Did Christie succeed in tamping down Bridgegate?

What exactly did Governor Chris Christie need to do to put the erupting scandal in New Jersey in his rear-view mirror, so to speak? The common consensus before his epic press conference this morning was that Christie (a) had to apologize, (b) fire somebody, and (c) hope that it doesn’t go any farther than that. With Christie announcing the termination of key aide Bridget Kelly and the withdrawal of former campaign manager Bill Stepien from his bid to lead the state GOP, Christie has at least covered (a) and (b). Is that enough? The Washington Post’s Chris Cillizza thinks so — at least for the moment:

1. He was remorseful and apologetic. There was no hedged apology, no attempt to foist all of the blame on his staff. (He foisted blame on his staff a-plenty but also took plenty on himself.)  His tone, which represented a major shift from the brashness and bluster on which Christie has built his national reputation, seemed real and heartfelt. He came across as genuinely surprised to learn about the actions of Bridget Anne Kelly. He used words like “heart-broken”, “humiliated” and “sad” over and over again. For someone like Christie — for whom that tone doesn’t come naturally — he came across as sincere.

2. He fired people.  Say what you will about sacrificial lambs but they work.  There’s no way that Bridget Kelly was going to keep her job after the emails she sent were revealed. But getting rid of Bill Stepien, a very close political ally of Christie, cuts deep in the Christie organization.  Jettisoning both Kelly and Stepien and the rhetoric he used to describe them — he called Kelly’s actions “stupid” and “deceitful” — effectively channeled the anger that people feel about these folks who quite clearly repaid a political vendetta at the expense of the people of Fort Lee.

3. He took questions. Then took some more questions. Then even more. It became clear as the press conference wore on (and on) that Christie and his team had decided beforehand that he was going to stay at the podium until no reporter (or anyone else) in the room could think of any more questions.
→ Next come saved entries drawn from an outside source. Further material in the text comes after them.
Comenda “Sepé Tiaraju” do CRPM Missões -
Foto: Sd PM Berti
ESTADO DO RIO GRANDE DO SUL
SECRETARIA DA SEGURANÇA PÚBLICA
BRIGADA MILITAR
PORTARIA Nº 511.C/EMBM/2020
That seems like the right approach — get out everything you can in a single day and make clear that you are open and ready to answer whatever is asked of you. As the presser wore on, some of the more “traditional” Christie began to peek out — he could have done without his answer on knowing David Wildstein in high school — but we still think politicians are better off going long rather than short when it comes to press conferences called to address controversies.
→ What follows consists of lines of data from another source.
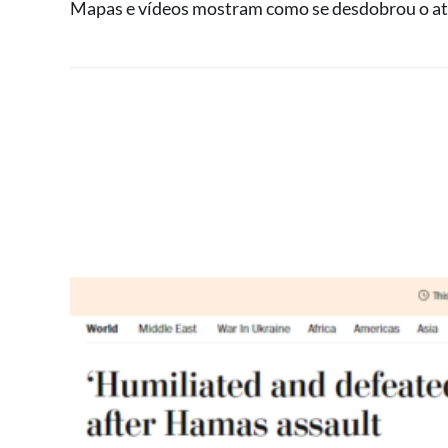
Mapas e vídeos mostram como se desdobrou o ata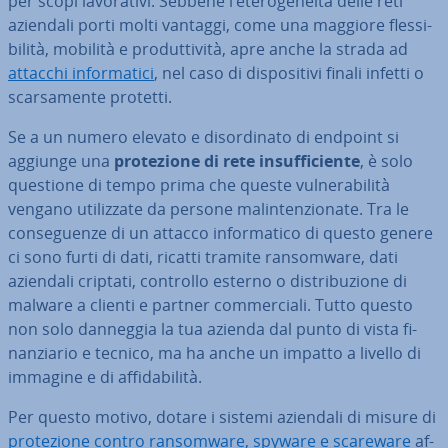
per scopi la­vo­ra­ti­vi. Sebbene l’ete­ro­ge­nei­tà delle reti
aziendali porti molti vantaggi, come una maggiore fles­si­
bi­li­tà, mobilità e pro­dut­ti­vi­tà, apre anche la strada ad
attacchi in­for­ma­ti­ci
, nel caso di di­spo­si­ti­vi finali infetti o
scar­sa­men­te protetti.
Se a un numero elevato e di­sor­di­na­to di endpoint si
aggiunge una
pro­te­zio­ne di rete in­suf­fi­cien­te
, è solo
questione di tempo prima che queste vul­ne­ra­bi­li­tà
vengano uti­liz­za­te da persone ma­lin­ten­zio­na­te. Tra le
con­se­guen­ze di un attacco in­for­ma­ti­co di questo genere
ci sono furti di dati, ricatti tramite ran­som­ware, dati
aziendali criptati, controllo esterno o di­stri­bu­zio­ne di
malware a clienti e partner com­mer­cia­li. Tutto questo
non solo danneggia la tua azienda dal punto di vista fi­
nan­zia­rio e tecnico, ma ha anche un impatto a livello di
immagine e di af­fi­da­bi­li­tà.
Per questo motivo, dotare i sistemi aziendali di misure di
pro­te­zio­ne contro ran­som­ware, spyware e scareware
af­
In fact, he took so many questions that some reporters began complaining on Twitter about the length of the press conference — even though that was dictated by the continuing questions from the press. But even though Cillizza thinks Christie did as well as he could with what he has at the moment, the real danger now is either (a) getting blindsided by more unknown revelations about staff involvement in “Bridgegate,” or (b) anything that ties him to either the retribution or prior knowledge of it.
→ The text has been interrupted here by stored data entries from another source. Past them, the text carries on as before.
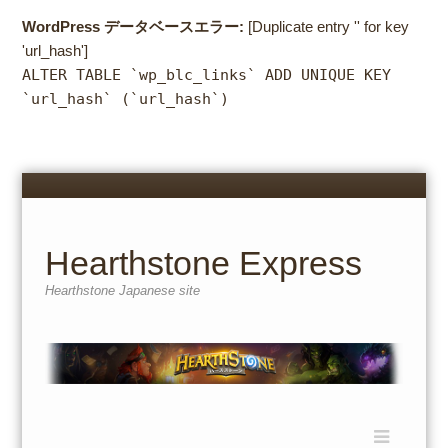
WordPress データベースエラー:
[Duplicate entry '' for key
'url_hash']
ALTER TABLE `wp_blc_links` ADD UNIQUE KEY
`url_hash` (`url_hash`)
Menu
Skip
to
content
Hearthstone Express
Hearthstone Japanese site
Menu
Skip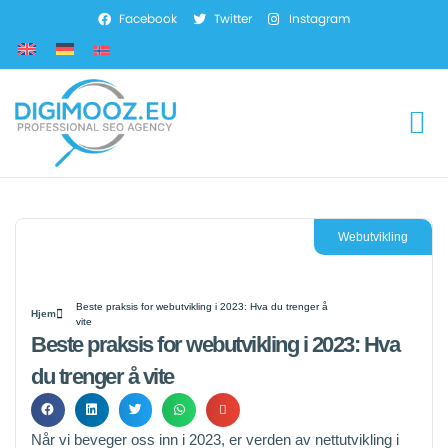
Facebook
Twitter
Instagram
Webutvikling
Beste praksis for webutvikling i 2023: Hva du trenger å
Hjem
vite
Beste praksis for webutvikling i 2023: Hva
du trenger å vite
Når vi beveger oss inn i 2023, er verden av nettutvikling i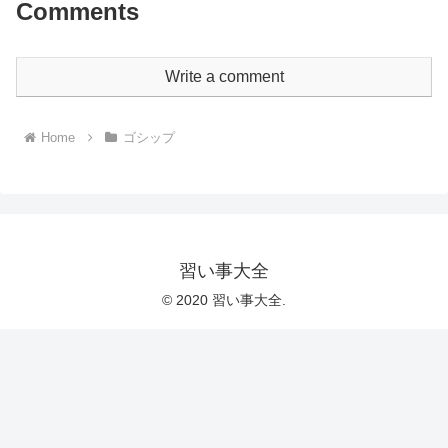
Comments
Write a comment
Home
ゴシップ
習い事大全
© 2020 習い事大全.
One has to presume that Christie would have inoculated himself against what is analogous to a perjury trap, something with which a former prosecutor would be very familiar. And in part, that’s why the length of the press conference matters — to show that he has nothing to hide, and nothing to fear from questions. If that’s the case — still a big if — then he’s probably defused the worst part of this scandal, and the focus will shift to his underlings. If not, then nothing said in this press conference will help him anyway.

Nevertheless, it doesn’t exactly help Christie to have his former aide David Wildstein repeatedly take the Fifth Amendment in a legislative hearing, to which a court forced him to appear earlier in the day:

Ex-Port Authority official David Wildstein told a state assembly panel on Thursday that he was asserting his right not to testify on the George Washington Bridge scandal engulfing New Jersey Gov. Chris Christie’s administration.

Messages from Wildstein were among those released in documents Wednesday as part of state lawmakers’ investigation into the closure of lanes onto the bridge in Fort Lee, N.J., in September. Democrats allege the closures, which cause dangerous traffic jams for days, were retaliation by Christie allies after the Democratic mayor of the town declined to endorse the Republican governor for reelection. …

“On the advice of counsel, I assert my right to remain silent,” Wildstein said in response to several questions from Chairman John Wisniewski at the beginning of the hearing on Thursday, shortly after Christie ended his press conference on the controversy.

Normally, once a witness takes the Fifth, a legislative panel will dismiss him, but the panel instead forced Wildstein and his attorney Alan Zegas to remain and repeatedly invoke the Fifth. One panel member urged Wildstein not to “be the fall guy,” which gives a sense of where this effort is headed. The panel then decided to hold Wildstein in criminal contempt, which is a ridiculous overreach fueled by their assertion that a state transparency law overrides the Fifth Amendment. Good luck making that argument in court, folks. Now this panel looks like a kangaroo court intent on getting a pound of flesh from Christie rather than doing actual legislative oversight.

Robert Costa live-blogged the hearing, and made this observation:

Wildstein’s decision is a breaking point in the state legislature’s investigation. With Wildstein — per the e-mails an alleged direct participant in the Fort Lee closure — refusing to talk, Christie’s promise to have full disclosure of his administration’s involvement has been challenged.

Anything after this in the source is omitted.